Sandokan e Yanez tra gli ortaggi di Mompracem

(da loschermo.it)
CASCINA (Pisa) – I Sacchi di Sabbia hanno presentato, in occasione di Frontiere in Metamorfosi presso La Città del Teatro, il nuovo spettacolo ispirato alla saga malese di Emilio Salgari resa ancor più celebre dalla versione televisiva di Sergio Sollima (1974, protagonista Kabir Bedi). L’avventurosa vicenda della Tigre di Mompracem si svolge attorno a un tavolino colmo di… verdura: abbiamo assistito alla filata, la prova generale dello spettacolo

C’è qualcosa di imprendibile e geniale nel teatro dei Sacchi di Sabbia, nella loro capacità poetica (là dove poesia deriva dal greco poiesis, relativo ai concetti di creazione demiurgica, produzione e inventiva) di ricreare la realtà, proponendo in modi sempre sorprendenti una riflessione profonda sul senso dell’agire e del teatro. L’aspetto chiave del lavoro di Giovanni Guerrieri e compagnia è il tipo di lavoro scenico–linguistico, basato su sintagmi rapidi, sottrazioni di senso, veri e propri agguati alla logica, sia dei testi assunti sia degli spettatori che assistono ai loro spettacoli.

Dopo l’eccellente 1939, ambientato in una Pisa fascista in attesa di visita ministeriale con tanto di gruppuscolo terroristico in fregola per un tentativo d’attentato senza costrutto, i Sacchi solo apparentemente sembrano cambiare strada, buttandosi su qualcosa di classico. Che poi, troppo classico non è, dato che riprendere Salgari e Sandokan, il suo eroe più popolare grazie alla serie tv, rappresenta comunque un confronto con un’icona forte dell’immaginario popolare collettivo degli ultimi decenni.
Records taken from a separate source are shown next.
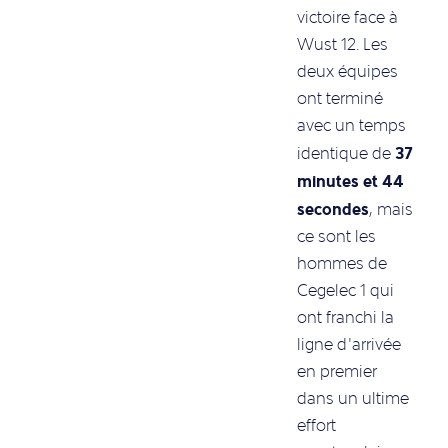
victoire face à
Wust 12. Les
deux équipes
ont terminé
avec un temps
37
identique de
minutes et 44
secondes
, mais
ce sont les
hommes de
Cegelec 1 qui
ont franchi la
ligne d’arrivée
en premier
dans un ultime
effort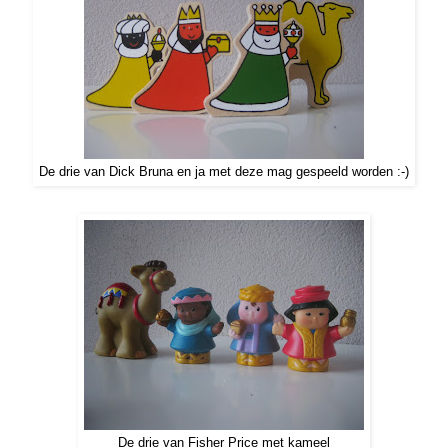
De drie van Dick Bruna en ja met deze mag gespeeld worden :-)
De drie van Fisher Price met kameel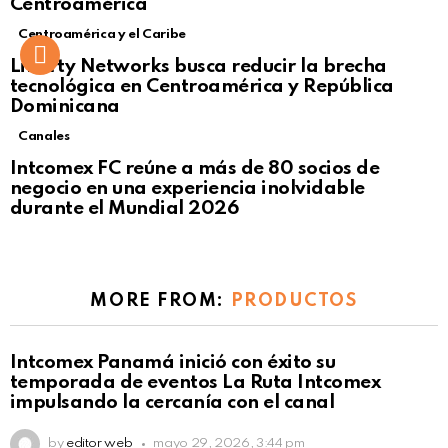
Centroamérica
Centroamérica y el Caribe
Liberty Networks busca reducir la brecha
tecnológica en Centroamérica y República
Dominicana
Canales
Intcomex FC reúne a más de 80 socios de
negocio en una experiencia inolvidable
durante el Mundial 2026
MORE FROM:
PRODUCTOS
Intcomex Panamá inició con éxito su
temporada de eventos La Ruta Intcomex
impulsando la cercanía con el canal
by
editor web
mayo 29, 2026, 3:44 pm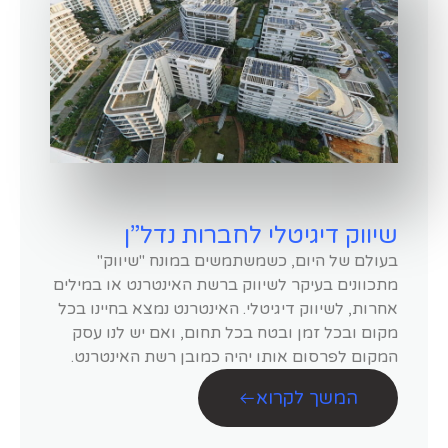
שיווק דיגיטלי לחברות נדל”ן
בעולם של היום, כשמשתמשים במונח "שיווק"
מתכוונים בעיקר לשיווק ברשת האינטרנט או במילים
אחרות, לשיווק דיגיטלי. האינטרנט נמצא בחיינו בכל
מקום ובכל זמן ובטח בכל תחום, ואם יש לנו עסק
המקום לפרסום אותו יהיה כמובן רשת האינטרנט.
המשך לקרוא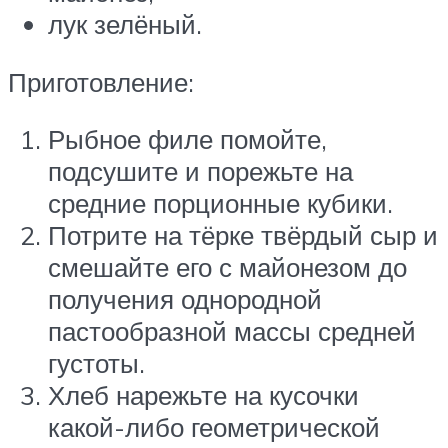
лук зелёный.
Приготовление:
Рыбное филе помойте,
подсушите и порежьте на
средние порционные кубики.
Потрите на тёрке твёрдый сыр и
смешайте его с майонезом до
получения однородной
пастообразной массы средней
густоты.
Хлеб нарежьте на кусочки
какой-либо геометрической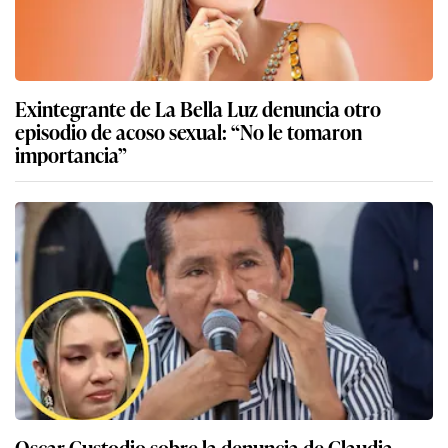
Exintegrante de La Bella Luz denuncia otro
episodio de acoso sexual: “No le tomaron
importancia”
Oscar Custodio sobre la denuncia de Claudia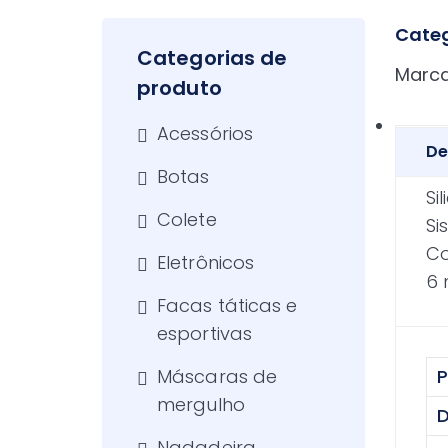
q
u
Categ
i
Categorias de
Marc
s
produto
a
Acessórios
r
De
p
Botas
o
Si
Colete
r
Si
:
Co
Eletrônicos
6 
Facas táticas e
esportivas
Máscaras de
P
mergulho
D
Nadadeira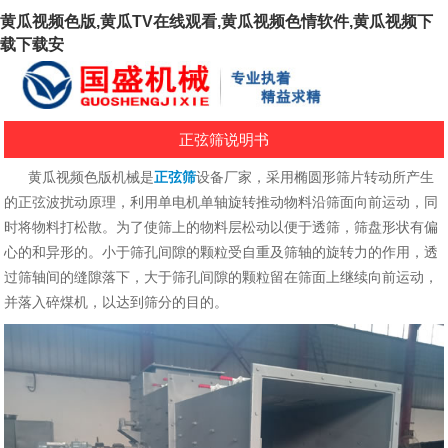
黄瓜视频色版,黄瓜TV在线观看,黄瓜视频色情软件,黄瓜视频下
载下载安
正弦筛说明书
黄瓜视频色版机械是
正弦筛
设备厂家，采用椭圆形筛片转动所产生
的正弦波扰动原理，利用单电机单轴旋转推动物料沿筛面向前运动，同
时将物料打松散。为了使筛上的物料层松动以便于透筛，筛盘形状有偏
心的和异形的。小于筛孔间隙的颗粒受自重及筛轴的旋转力的作用，透
过筛轴间的缝隙落下，大于筛孔间隙的颗粒留在筛面上继续向前运动，
并落入碎煤机，以达到筛分的目的。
Attorno a un tavolo casalingo, ordinario e anonimo, compare Giulia Gallo. Non vi sono arredi scenici peculiari. Arriva Gabriele Carli con sacchetti colmi di verdura: sembra la classica spesa compiuta dall’ortolano sotto casa. Iniziano a stendere alcuni ortaggi sul tavolo, impugnando i coltelli e apparecchiandosi al taglio. Parlano compunti, serissimi, esaminando di volta in volta le verdure lestamente affettate. Le parole, però, sono in evidente conflitto con ciò che accade: navi inglesi, occupazione, Tigre di Mompracem e Perla di Labuan. L’effetto è dapprima straniante, per poi progredire verso una comicità assurda, surreale, ma sempre avvolgente. Entra Enzo Illiano, allampanato, con l’aria di chi si trova lì per puro errore: ma le parole, anche in questo caso, sono quelle di Salgari (nella riscrittura di Guerrieri). L’effetto cresce, si carica di un senso inesplicabile. Il pubblico è pian piano trascinato nel gioco in questione: si partecipa dell’intreccio esotico, dando credito e consistenza alla reinvenzione applicata dagli improbabili personaggi in scena. Patate infilzate con stuzzicadenti divengono soldati al servizio, le carote sono combattenti dal bellissimo profilo, in una ridda interminabili di attribuzioni sospese tra il folle e il grottesco.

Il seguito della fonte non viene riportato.